As ruas estavam cobertas por um denso nevoeiro. Além do farol, nada se enxergava. O frio era intenso. Havia congelado o aqueduto e o lago. Não havia mais lenha. A comida, escassa. Eu não tinha escolha. Não podia mais sentir meus dedos, minha boca roxeada dava-me a aparência de morto. Mas eu ainda não estava morto. Eu não queria morrer. Não daquela forma. Não naquela noite. Abri a porta abruptamente, num instinto de sobrevivência. O nevoeiro me fez rastejar sobre os paralelepípedos. Fui em direção ao píer. O farol estava abandonado mas, talvez, houvesse madeira que servisse de lenha. Eu não queria morrer naquela noite.

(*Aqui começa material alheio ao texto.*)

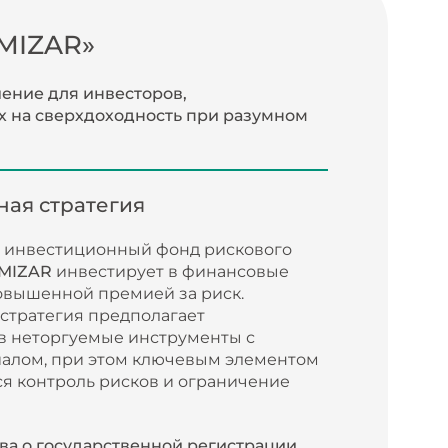
MIZAR»
ение для инвесторов,
 на сверхдоходность при разумном
ая стратегия
 инвестиционный фонд рискового
MIZAR
инвестирует в финансовые
овышенной премией за риск.
стратегия предполагает
в неторгуемые инструменты с
алом, при этом ключевым элементом
ся контроль рисков и ограничение
ва о государственной регистрации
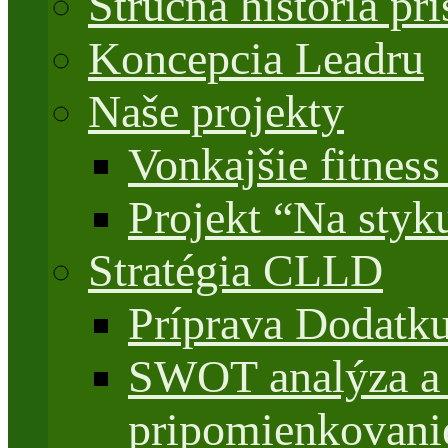
Stručná história 
Koncepcia Leadru
Naše projekty
Vonkajšie fitnes
Projekt “Na styk
Stratégia CLLD
Príprava Dodatk
SWOT analýza a 
pripomienkovani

Entrei no farol. Minhas pernas ensanguentadas doíam absurdamente. Rastejar não foi uma escolha. Vi uma lamparina. Acendi. Pela penumbra, olhei ao redor. Surpreendentemente, havia vestígios de que alguém estava ali. Senti um perfume inebriante. Por um momento, esqueci-me da dor. Me sobreveio uma sensação de alívio. Havia outra pessoa no farol. Estava certo que sim. Continuei percorrendo os cômodos. Encontrei uma saleta com as paredes cobertas de peles de animais. Num canto, uma cama. Do lado oposto, um fogareiro acesso. Meu corpo foi aquecendo. Minhas pernas continuavam a sangrar. Desfaleci de dor.
Horas depois, acordei sobressaltado ao sentir uma picada no meu braço. O que você está fazendo? Ela olhou para as minhas pernas que não sangravam mais. Eu estava confuso com tudo aquilo. A saleta, o fogareiro, aquela mulher…A história que se contava era que o faroleiro havia abandonado seu posto, após a trágica morte de sua mulher durante uma tempestade.
Dormi por mais dois dias. Ela havia injetado morfina. Não senti mais dor. As feridas estavam cicatrizando. Entretanto, sentia-me intranquilo. Levantei e fui procurá-la. Queria saber quem era ela. Por que estava lá? Percorri todos os cômodos. Subi até a torre do farol. Ninguém. Um assombro me envolveu enquanto descia as escadas. Voltei à saleta. Nenhum vestígio da cama ou fogareiro. Corri em direção à porta do farol. Não havia mais porta. Nenhuma janela ou passagem. Me sobreveio um desespero. Como eu sairia de lá?
Na manhã seguinte, a mulher tornou a aparecer. Coberta com as peles de animais, me tomou pela mão e me levou até a torre. O denso nevoeiro perdurava. Era a única saída. Saltamos.